Dragons of a Vanished Moon
- Cover of the first edition
- Authors: Margaret Weis Tracy Hickman
- Language: English
- Series: The War of Souls
- Genre: Fantasy literature
- Publisher: Wizards of the Coast
- Publication date: July 2002
- Publication place: United States
- Media type: Print (Paperback)
- Pages: 640
- ISBN: 978-0786929504

= Dragons of a Vanished Moon =

2002 novel by Margaret Weis and Tracy Hickman

Dragons of a Vanished Moon is a 2002 fantasy novel by Margaret Weis and Tracy Hickman. It became a New York Times Best Seller.

==Premise==
The novel is part of The War of Souls trilogy. It begins with Palin Majere and Dalamar trapped inside the Tower of High Sorcery trying to find a way out.

==Reception==
The novel debuted at number 10 on The New York Times Best Seller list.
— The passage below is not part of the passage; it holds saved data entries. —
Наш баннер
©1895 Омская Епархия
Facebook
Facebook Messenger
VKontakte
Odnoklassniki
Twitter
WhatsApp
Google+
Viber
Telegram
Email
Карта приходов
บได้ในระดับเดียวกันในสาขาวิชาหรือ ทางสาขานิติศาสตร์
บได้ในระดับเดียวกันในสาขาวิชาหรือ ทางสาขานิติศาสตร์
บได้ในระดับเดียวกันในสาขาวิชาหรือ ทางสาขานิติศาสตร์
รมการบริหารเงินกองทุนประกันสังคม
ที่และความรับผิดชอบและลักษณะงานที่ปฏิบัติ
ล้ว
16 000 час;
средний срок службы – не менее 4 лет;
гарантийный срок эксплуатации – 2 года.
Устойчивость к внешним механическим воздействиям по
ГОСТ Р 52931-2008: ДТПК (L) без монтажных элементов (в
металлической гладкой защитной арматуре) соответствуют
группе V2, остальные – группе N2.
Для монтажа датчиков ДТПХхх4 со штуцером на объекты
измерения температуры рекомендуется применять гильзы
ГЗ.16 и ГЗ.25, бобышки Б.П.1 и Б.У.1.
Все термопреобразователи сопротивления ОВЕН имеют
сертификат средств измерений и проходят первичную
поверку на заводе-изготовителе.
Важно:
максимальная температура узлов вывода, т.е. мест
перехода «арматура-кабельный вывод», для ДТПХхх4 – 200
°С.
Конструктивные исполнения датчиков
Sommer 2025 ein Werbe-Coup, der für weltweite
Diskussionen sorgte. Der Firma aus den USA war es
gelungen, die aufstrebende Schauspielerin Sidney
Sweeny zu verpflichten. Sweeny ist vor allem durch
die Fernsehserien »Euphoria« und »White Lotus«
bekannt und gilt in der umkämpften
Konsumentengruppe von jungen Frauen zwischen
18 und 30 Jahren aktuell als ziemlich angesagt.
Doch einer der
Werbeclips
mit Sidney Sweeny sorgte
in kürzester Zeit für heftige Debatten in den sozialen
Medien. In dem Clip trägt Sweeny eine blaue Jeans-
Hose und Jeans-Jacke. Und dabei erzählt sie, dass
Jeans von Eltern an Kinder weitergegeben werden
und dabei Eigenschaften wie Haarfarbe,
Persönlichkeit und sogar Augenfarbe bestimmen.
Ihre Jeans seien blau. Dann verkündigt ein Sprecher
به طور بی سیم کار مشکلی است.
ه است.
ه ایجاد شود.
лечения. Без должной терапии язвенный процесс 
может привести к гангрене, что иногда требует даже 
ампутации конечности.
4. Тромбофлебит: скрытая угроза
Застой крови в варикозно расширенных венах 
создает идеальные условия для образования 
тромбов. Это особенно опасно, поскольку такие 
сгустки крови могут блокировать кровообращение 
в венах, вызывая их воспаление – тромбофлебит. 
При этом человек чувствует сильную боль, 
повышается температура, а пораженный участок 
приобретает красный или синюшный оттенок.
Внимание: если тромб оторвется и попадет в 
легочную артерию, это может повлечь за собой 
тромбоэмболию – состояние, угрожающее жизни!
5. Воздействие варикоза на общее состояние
In his review, James of mania.com noted that "although never quite a fan of the DRAGONLANCE novels, the WAR OF SOULS trilogy seemed quite different from all the previous books". He noted that "Weis and Hickman's writing style has improved immensely since their beginning way back in '85" and considered the novel great for fans of fantasy fiction and a must for hardcore Dragonlance fans.

Similarly, Josh Fink of fictionfactor.com review of Dragons of a Vanished Moon rated the final novel of the trilogy 5 stars and stated it was reminiscent of the original Dragonlance released 15 years prior. He commented that "The story is so well written, that it flows from the book into your mind in an endless flow of elven wine—a wine so smooth that you beg for more, and never place the book down, whenever you can help it."